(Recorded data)
= = =

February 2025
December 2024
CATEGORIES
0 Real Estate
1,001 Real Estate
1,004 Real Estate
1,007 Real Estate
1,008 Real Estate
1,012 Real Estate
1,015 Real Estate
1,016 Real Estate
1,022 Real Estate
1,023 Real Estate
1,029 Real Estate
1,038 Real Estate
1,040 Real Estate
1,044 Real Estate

= = =

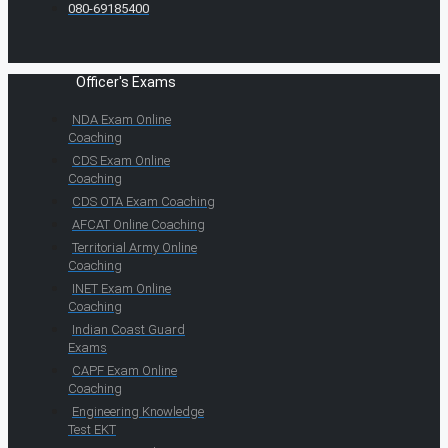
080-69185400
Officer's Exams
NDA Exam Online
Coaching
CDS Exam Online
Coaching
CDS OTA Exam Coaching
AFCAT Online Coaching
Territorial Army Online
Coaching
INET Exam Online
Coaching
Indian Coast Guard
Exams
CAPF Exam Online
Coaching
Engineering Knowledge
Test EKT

= = =

### Work task
Report each line above containing the string "Online".

### Reply
NDA Exam Online
CDS Exam Online
AFCAT Online Coaching
Territorial Army Online
INET Exam Online
CAPF Exam Online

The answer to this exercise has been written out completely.